> TASK DETAILS: Go to the line with "en leur demandant" in the entries below and write out every line from there through the line with "alan dışında kalanlar", exactly and without pictures.

(Transcribed page contents)
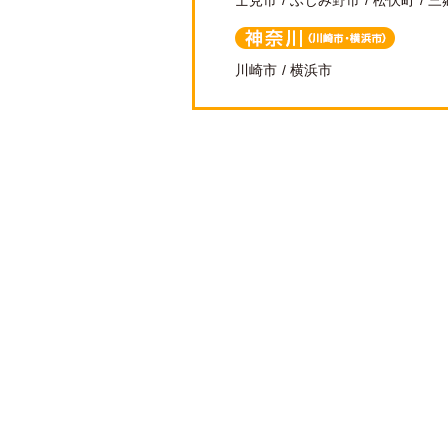
士見市
ふじみ野市
松伏町
三
神奈川（川崎
川崎市
横浜市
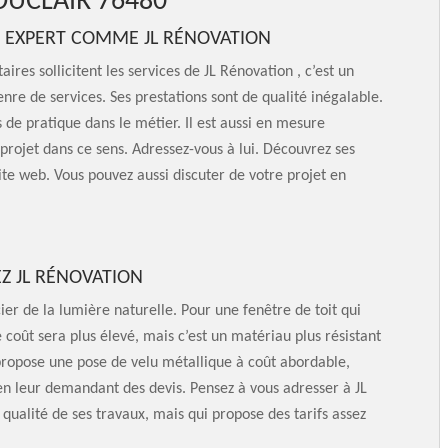
DUCLAIR 76480
UN EXPERT COMME JL RÉNOVATION
ires sollicitent les services de JL Rénovation , c’est un
nre de services. Ses prestations sont de qualité inégalable.
 de pratique dans le métier. Il est aussi en mesure
 projet dans ce sens. Adressez-vous à lui. Découvrez ses
 site web. Vous pouvez aussi discuter de votre projet en
Z JL RÉNOVATION
er de la lumière naturelle. Pour une fenêtre de toit qui
 coût sera plus élevé, mais c’est un matériau plus résistant
 propose une pose de velu métallique à coût abordable,
en leur demandant des devis. Pensez à vous adresser à JL
qualité de ses travaux, mais qui propose des tarifs assez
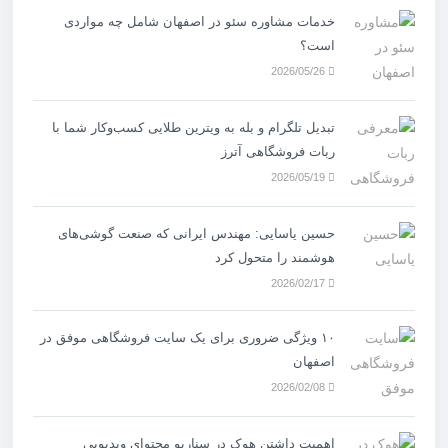
خدمات مشاوره سئو در اصفهان شامل چه مواردی
است؟
2026/05/26
تبدیل تلگرام و بله به ویترین طلایی کسب‌وکار شما با
ربات فروشگاهی آترز
2026/05/19
حسین یاسایی: مهندس ایرانی که صنعت گوشی‌های
هوشمند را متحول کرد
2026/02/17
۱۰ ویژگی ضروری برای یک سایت فروشگاهی موفق در
اصفهان
2026/02/08
اهمیت داشتن هوک در سناریو محتوای ویدیویی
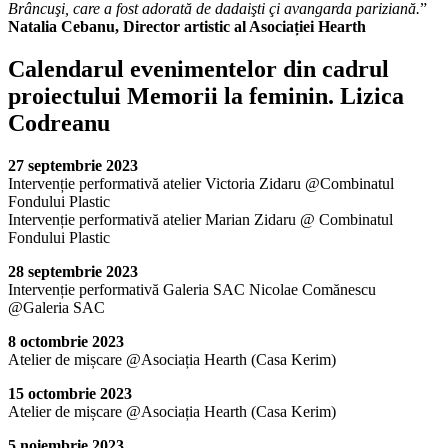
Brâncuşi, care a fost adorată de dadaişti çi avangarda pariziană.
”
Natalia Cebanu, Director artistic al Asociației Hearth
Calendarul evenimentelor din cadrul
proiectului Memorii la feminin. Lizica
Codreanu
27 septembrie 2023
Intervenție performativă atelier Victoria Zidaru @Combinatul
Fondului Plastic
Intervenție performativă atelier Marian Zidaru @ Combinatul
Fondului Plastic
28 septembrie 2023
Intervenție performativă Galeria SAC Nicolae Comănescu
@Galeria SAC
8 octombrie 2023
Atelier de mișcare @Asociația Hearth (Casa Kerim)
15 octombrie 2023
Atelier de mișcare @Asociația Hearth (Casa Kerim)
5 noiembrie 2023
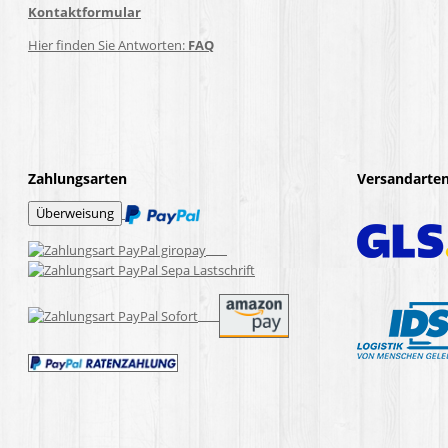
Kontaktformular
Hier finden Sie Antworten:
FAQ
Zahlungsarten
Versandarte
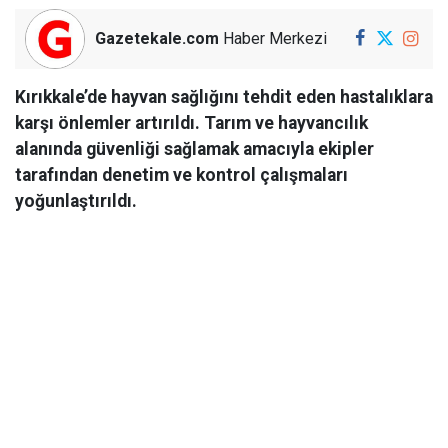
Gazetekale.com
Haber Merkezi
Kırıkkale’de hayvan sağlığını tehdit eden hastalıklara
karşı önlemler artırıldı. Tarım ve hayvancılık
alanında güvenliği sağlamak amacıyla ekipler
tarafından denetim ve kontrol çalışmaları
yoğunlaştırıldı.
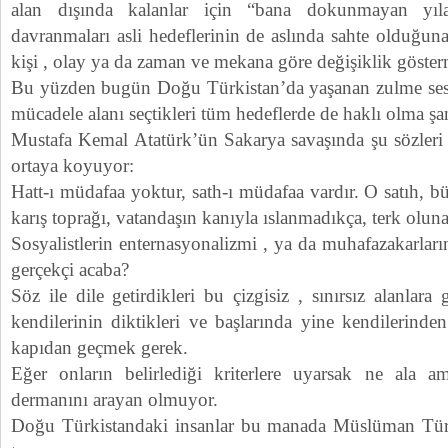
alan dışında kalanlar için “bana dokunmayan yıl
davranmaları asli hedeflerinin de aslında sahte olduğuna 
kişi , olay ya da zaman ve mekana göre değişiklik gösterm
Bu yüzden bugün Doğu Türkistan’da yaşanan zulme sessi
mücadele alanı seçtikleri tüm hedeflerde de haklı olma şan
Mustafa Kemal Atatürk’ün Sakarya savaşında şu sözleri 
ortaya koyuyor:
Hatt-ı müdafaa yoktur, sath-ı müdafaa vardır. O satıh, b
karış toprağı, vatandaşın kanıyla ıslanmadıkça, terk olun
Sosyalistlerin enternasyonalizmi , ya da muhafazakarları
gerçekçi acaba?
Söz ile dile getirdikleri bu çizgisiz , sınırsız alanlar
kendilerinin diktikleri ve başlarında yine kendilerind
kapıdan geçmek gerek.
Eğer onların belirlediği kriterlere uyarsak ne ala 
dermanını arayan olmuyor.
Doğu Türkistandaki insanlar bu manada Müslüman Türkl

> ANSWER FOR THIS EXERCISE:
en leur demandant des devis. Pensez à vous adresser à JL
qualité de ses travaux, mais qui propose des tarifs assez
خدمات مشاوره سئو در اصفهان شامل چه مواردی
است؟
2026/05/26
تبدیل تلگرام و بله به ویترین طلایی کسب‌وکار شما با
ربات فروشگاهی آترز
2026/05/19
حسین یاسایی: مهندس ایرانی که صنعت گوشی‌های
هوشمند را متحول کرد
2026/02/17
۱۰ ویژگی ضروری برای یک سایت فروشگاهی موفق در
اصفهان
2026/02/08
اهمیت داشتن هوک در سناریو محتوای ویدیویی
Brâncuşi, care a fost adorată de dadaişti çi avangarda pariziană.
”
Natalia Cebanu, Director artistic al Asociației Hearth
Calendarul evenimentelor din cadrul
proiectului Memorii la feminin. Lizica
Codreanu
27 septembrie 2023
Intervenție performativă atelier Victoria Zidaru @Combinatul
Fondului Plastic
Intervenție performativă atelier Marian Zidaru @ Combinatul
Fondului Plastic
28 septembrie 2023
Intervenție performativă Galeria SAC Nicolae Comănescu
@Galeria SAC
8 octombrie 2023
Atelier de mișcare @Asociația Hearth (Casa Kerim)
15 octombrie 2023
Atelier de mișcare @Asociația Hearth (Casa Kerim)
5 noiembrie 2023
Kontaktformular
Hier finden Sie Antworten:
FAQ
Zahlungsarten
Versandarte
Gazetekale.com
Haber Merkezi
Kırıkkale’de hayvan sağlığını tehdit eden hastalıklara
karşı önlemler artırıldı. Tarım ve hayvancılık
alanında güvenliği sağlamak amacıyla ekipler
tarafından denetim ve kontrol çalışmaları
yoğunlaştırıldı.
alan dışında kalanlar için “bana dokunmayan yıl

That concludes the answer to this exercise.